The most important scene in the film is not the woman’s successful comeback to sports, but her seven-year-old son, on discovering that his mother quit kabaddi for his sake, asks his father why he could not have looked after a child? Prashant (Jassie Gill) is admired as a supportive husband, but has always taken for granted that his wife Jaya (Kangana Ranaut) will cook, keep house and care for the son Adi (Yagya Bhasin), who has low immunity problems. Funnily enough, the biggest crisis that arises in Jaya’s absence, is that Prashant cannot cook; as if to say a woman’s biggest role in the family is to feed the men, and once a solution to that is found, she is free to fly! (It never occurs to Prashant to hire help?)
Jaya gave up playing kabaddi when Adi was born prematurely and needed extra care. Seven years after the end of her glory days, she works as a ticket seller at Bhopal station, and has an unvarying routine, till her former teammate and friend Meenu (Richa Chada) arrives to coach girls in her city. Jaya looks on wistfully as the girls practice, aware that at 32, she is out of the game forever.
But her son throws Serena Williams at her, and sees to it that she gets out and trains. Prashant tells Jaya to pretend to make a comeback to please the son, but when there is an opportunity to actually return to the game, she cannot let it go.
Panga is pleasant enough while it captures Jaya’s ordinary but non-abrasive family life in Bhopal. But it lacks any real drama or conflict, and surrounds Jaya with a cast of encouraging angels—husband, kid, neighbour, mother (Neena Gupta), friends, colleagues, roommate (Megha Burman), the sports establishment (there is only one meanie, the team’s captain). There are no difficult in-laws, Prashant does not guilt trip her when she needs to move to another city. The choice between pursuing a career or saving her marriage is never forced on Jaya, like it would be on many middle-class Indian women. (Hark back to Jabbar Patel’s 1982 film Subah, in which the woman had to choose, and did.)

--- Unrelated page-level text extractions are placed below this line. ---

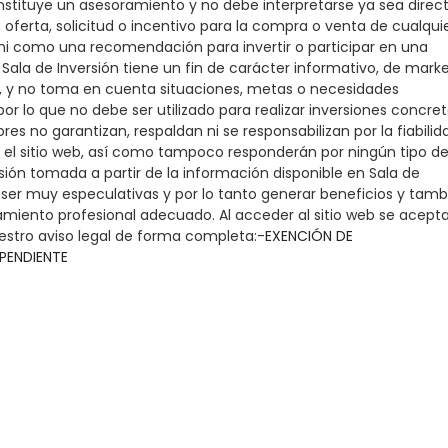
onstituye un asesoramiento y no debe interpretarse ya sea direc
oferta, solicitud o incentivo para la compra o venta de cualqui
, ni como una recomendación para invertir o participar en una
 Sala de Inversión tiene un fin de carácter informativo, de mark
o, y no toma en cuenta situaciones, metas o necesidades
por lo que no debe ser utilizado para realizar inversiones concret
s no garantizan, respaldan ni se responsabilizan por la fiabilid
n el sitio web, así como tampoco responderán por ningún tipo d
isión tomada a partir de la información disponible en Sala de
 ser muy especulativas y por lo tanto generar beneficios y tamb
iento profesional adecuado. Al acceder al sitio web se acepta
estro aviso legal de forma completa:-
EXENCIÓN DE
EPENDIENTE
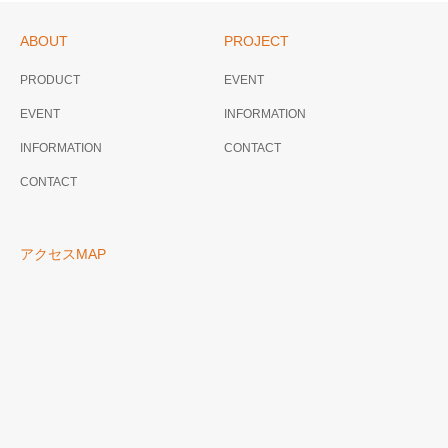
ABOUT
PROJECT
PRODUCT
EVENT
EVENT
INFORMATION
INFORMATION
CONTACT
CONTACT
アクセスMAP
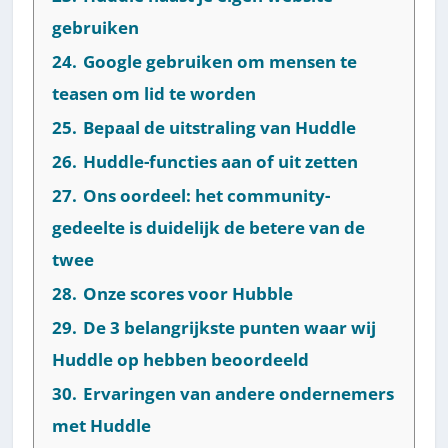
gebruiken
24.
Google gebruiken om mensen te
teasen om lid te worden
25.
Bepaal de uitstraling van Huddle
26.
Huddle-functies aan of uit zetten
27.
Ons oordeel: het community-
gedeelte is duidelijk de betere van de
twee
28.
Onze scores voor Hubble
29.
De 3 belangrijkste punten waar wij
Huddle op hebben beoordeeld
30.
Ervaringen van andere ondernemers
met Huddle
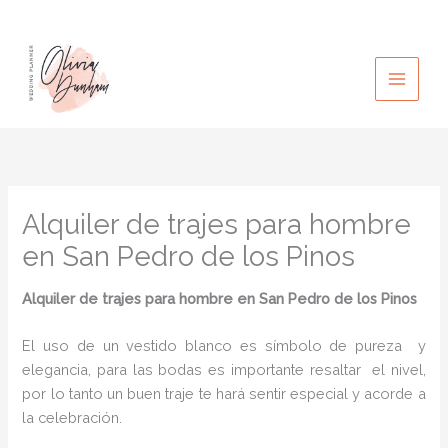
Ir
al
contenido
Alquiler de trajes para hombre
en San Pedro de los Pinos
Alquiler de trajes para hombre en San Pedro de los Pinos
El uso de un vestido blanco es símbolo de pureza y
elegancia, para las bodas es importante resaltar el nivel,
por lo tanto un buen traje te hará sentir especial y acorde a
la celebración.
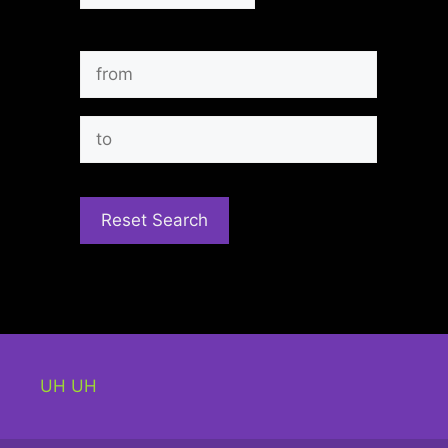
UH UH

Despite the director’s leg-up for female empowerment, and several little perceptive moments, Panga is rather bland, and, quite frankly, kabaddi is not a very exciting spectator sport, so the endless matches are tedious to watch. Kangana Ranaut is in turn earnest and fiery as required by the script, but Jassie Gill excels in the more complex part, Richa Chadha gets the best lines, and Yagya Bhasin as a wise and incipient feminist steals the show.